Are there any other potential side effects we should know about before getting an IUD?

In addition to the potential side effects for each listed above, Dr. Phillips shared that “all IUDs carry the risk of making a small hole in the uterus and/or getting stuck in the uterus. The risk is very small,” Dr. Phillips assured us, but nonetheless, it is important information to know when deciding which birth control option is best for you.

Should I be worried if my period changes after IUD insertion?

According to Dr. King, “it is very common for people to notice changes in menstrual patterns and flow after an IUD insertion.” She added that “generally, with a hormonal device, bleeding may be irregular initially after insertion, but will often become lighter as time goes on, simply due to the effect of the hormone on the uterine lining.” On the other hand, since periods can become heavier with the ParaGard, “it is important to monitor your periods if they become heavier with ParaGard,” explained Dr. Phillips, as “heavier periods over time can cause anemia.”

Why can the ParaGard be left in longer than the Mirena?

According to our experts, the main reason why the ParaGard and Mirena differ in duration of effectiveness is because of their contraceptive ingredients. “The Mirena has the hormone essentially infused into the device which is released daily, but will eventually run out,” said Dr. King, explaining this is why it’s FDA-approved for a maximum of five years after its insertion. The action of the ParaGard’s copper coil, on the other hand, “lasts longer than the slow release progesterone that is present in the Mirena,” according to Dr. Phillips.

Is it safe to switch from the ParaGard to the Mirena or vice versa?

“There is no problem with switching between ParaGard and Mirena,” Dr. Phillips said. “Either can be used at different times in your reproductive lifespan.” Dr. King seconded this, adding that “it is all dependent on what is best for an individual at a particular point in their life. Some people get their IUD removed and another one reinserted on the same day.”

How do I talk to my doctor about which type of IUD is best for me?

Dr. Phillips said it is first important to “explain to your doctor that you are looking for a long-acting, reversible contraception. From here, they can lead you through the pros and cons of each to see which option may fit you best.” During this discussion with your doctor, you should “talk openly and candidly about your goals, health history, and desire for future pregnancy,” advised Dr.

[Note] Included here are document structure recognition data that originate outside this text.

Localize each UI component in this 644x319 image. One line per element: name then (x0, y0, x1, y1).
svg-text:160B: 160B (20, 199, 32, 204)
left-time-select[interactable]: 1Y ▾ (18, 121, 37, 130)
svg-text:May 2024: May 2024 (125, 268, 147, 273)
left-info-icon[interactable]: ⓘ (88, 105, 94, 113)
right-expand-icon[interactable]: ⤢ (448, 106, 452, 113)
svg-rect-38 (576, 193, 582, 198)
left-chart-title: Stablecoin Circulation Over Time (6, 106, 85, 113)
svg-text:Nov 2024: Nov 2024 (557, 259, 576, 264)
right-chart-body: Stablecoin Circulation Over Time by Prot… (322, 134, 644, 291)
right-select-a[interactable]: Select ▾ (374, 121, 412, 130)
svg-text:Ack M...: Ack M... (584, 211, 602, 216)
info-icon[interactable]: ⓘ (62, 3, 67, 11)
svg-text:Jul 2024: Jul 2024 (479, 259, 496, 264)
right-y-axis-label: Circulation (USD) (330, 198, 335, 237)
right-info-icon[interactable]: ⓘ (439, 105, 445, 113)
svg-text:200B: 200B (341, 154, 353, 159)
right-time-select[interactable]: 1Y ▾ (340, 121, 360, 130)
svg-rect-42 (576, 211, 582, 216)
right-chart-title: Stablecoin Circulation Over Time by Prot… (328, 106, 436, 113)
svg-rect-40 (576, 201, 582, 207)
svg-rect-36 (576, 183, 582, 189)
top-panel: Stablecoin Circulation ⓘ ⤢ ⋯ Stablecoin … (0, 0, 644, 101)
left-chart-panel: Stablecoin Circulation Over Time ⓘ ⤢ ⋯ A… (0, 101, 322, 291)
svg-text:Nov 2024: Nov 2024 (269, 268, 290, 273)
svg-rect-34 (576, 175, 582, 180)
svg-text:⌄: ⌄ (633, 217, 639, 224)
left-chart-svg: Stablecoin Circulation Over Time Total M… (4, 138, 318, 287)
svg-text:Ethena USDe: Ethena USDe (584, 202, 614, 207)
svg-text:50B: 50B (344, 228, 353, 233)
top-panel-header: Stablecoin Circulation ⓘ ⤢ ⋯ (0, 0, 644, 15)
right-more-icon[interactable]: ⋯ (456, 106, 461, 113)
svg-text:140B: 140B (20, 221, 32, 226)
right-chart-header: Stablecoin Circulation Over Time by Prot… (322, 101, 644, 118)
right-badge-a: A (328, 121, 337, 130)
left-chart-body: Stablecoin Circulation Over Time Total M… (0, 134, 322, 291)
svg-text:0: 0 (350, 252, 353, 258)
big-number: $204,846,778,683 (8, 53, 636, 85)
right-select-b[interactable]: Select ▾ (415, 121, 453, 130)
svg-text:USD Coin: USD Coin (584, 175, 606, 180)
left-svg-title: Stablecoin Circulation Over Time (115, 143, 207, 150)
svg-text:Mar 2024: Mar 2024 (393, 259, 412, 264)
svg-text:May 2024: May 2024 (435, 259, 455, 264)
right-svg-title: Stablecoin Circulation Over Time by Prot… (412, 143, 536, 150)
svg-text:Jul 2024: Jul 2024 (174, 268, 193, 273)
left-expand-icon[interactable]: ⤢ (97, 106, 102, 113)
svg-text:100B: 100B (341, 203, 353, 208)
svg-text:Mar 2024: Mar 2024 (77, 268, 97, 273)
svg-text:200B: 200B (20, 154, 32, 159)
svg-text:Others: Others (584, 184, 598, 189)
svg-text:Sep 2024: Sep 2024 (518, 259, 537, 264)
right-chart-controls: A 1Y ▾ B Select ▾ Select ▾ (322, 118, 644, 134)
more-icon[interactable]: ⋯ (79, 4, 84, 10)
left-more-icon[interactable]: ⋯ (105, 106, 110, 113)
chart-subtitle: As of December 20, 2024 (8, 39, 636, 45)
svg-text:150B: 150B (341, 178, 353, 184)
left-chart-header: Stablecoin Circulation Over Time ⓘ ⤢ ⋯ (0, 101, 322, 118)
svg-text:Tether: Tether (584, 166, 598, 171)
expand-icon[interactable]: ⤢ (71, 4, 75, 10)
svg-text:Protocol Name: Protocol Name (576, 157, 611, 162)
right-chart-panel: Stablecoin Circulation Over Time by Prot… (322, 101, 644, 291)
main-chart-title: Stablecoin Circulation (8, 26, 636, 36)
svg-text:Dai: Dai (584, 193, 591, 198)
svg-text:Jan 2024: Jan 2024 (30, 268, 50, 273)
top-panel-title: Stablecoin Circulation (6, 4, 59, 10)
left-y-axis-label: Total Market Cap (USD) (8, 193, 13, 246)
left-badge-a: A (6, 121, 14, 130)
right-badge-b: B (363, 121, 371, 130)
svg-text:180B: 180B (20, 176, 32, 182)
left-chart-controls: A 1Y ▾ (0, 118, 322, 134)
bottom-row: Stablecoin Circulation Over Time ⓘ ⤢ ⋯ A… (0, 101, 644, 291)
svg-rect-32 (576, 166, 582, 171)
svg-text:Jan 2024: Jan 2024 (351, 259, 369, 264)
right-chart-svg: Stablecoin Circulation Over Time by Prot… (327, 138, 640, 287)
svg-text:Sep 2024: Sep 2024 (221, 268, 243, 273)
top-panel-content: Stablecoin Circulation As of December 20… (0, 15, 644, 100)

King.

As far as deciding which option is best for you, “it is important to know all of your contraceptive options to make sure a long-acting reversible option is right for you,” said Dr. Phillips. “The next decision point is if you desire a nonhormonal or hormonal option.” It’s impossible to say which option is best without first knowing your specific medical history. “If you have a history of heavy periods, a levonorgestrel-based IUD system may be ideal for you,” said Dr. King. “If you have contraindications to hormonal devices, a copper device may be a better option. Each person will have reasons as to why a device is best for them, and that’s OK.”